34. The method of claim 24, wherein the support material is an immobilized-metal support material comprising a substrate having a plurality of —C(O)O− or —P(O)(—OH)2-x(—O−)x groups bound to the substrate and a plurality of metal ions, My+, bound to the —C(O)O− or —P(O)(—OH)2-x(—O−)x groups; wherein M is selected from the group consisting of zirconium, gallium, iron, aluminum, scandium, titanium, vanadium, yttrium, a lanthanide or a combination thereof; y is an integer from 3 to 6; and x is 1 or 2.

35-56. (canceled)

57. The product of claim 32, wherein the support material is an immobilized-metal support material comprising a substrate having a plurality of —C(O)O− or —P(O)(—OH)2-x(—O−)x groups bound to the substrate and a plurality of metal ions, My+, bound to the —C(O)O− or —P(O)(—OH)2-x(—O−)x groups; wherein M is selected from the group consisting of zirconium, gallium, iron, aluminum, scandium, titanium, vanadium, yttrium, a lanthanide or a combination thereof; y is an integer from 3 to 6; and x is 1 or 2.

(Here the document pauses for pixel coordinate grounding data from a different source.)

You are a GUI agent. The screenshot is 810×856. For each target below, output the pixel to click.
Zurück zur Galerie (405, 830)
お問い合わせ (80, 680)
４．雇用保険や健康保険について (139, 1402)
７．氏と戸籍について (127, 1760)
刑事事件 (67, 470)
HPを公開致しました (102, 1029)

58. The device of claim 33, wherein the support material is an immobilized-metal support material comprising a substrate having a plurality of —C(O)O− or —P(O)(—OH)2-x(—O−)x groups bound to the substrate and a plurality of metal ions, My+, bound to the —C(O)O− or —P(O)(—OH)2-x(—O−)x groups; wherein M is selected from the group consisting of zirconium, gallium, iron, aluminum, scandium, titanium, vanadium, yttrium, a lanthanide or a combination thereof; y is an integer from 3 to 6; and x is 1 or 2.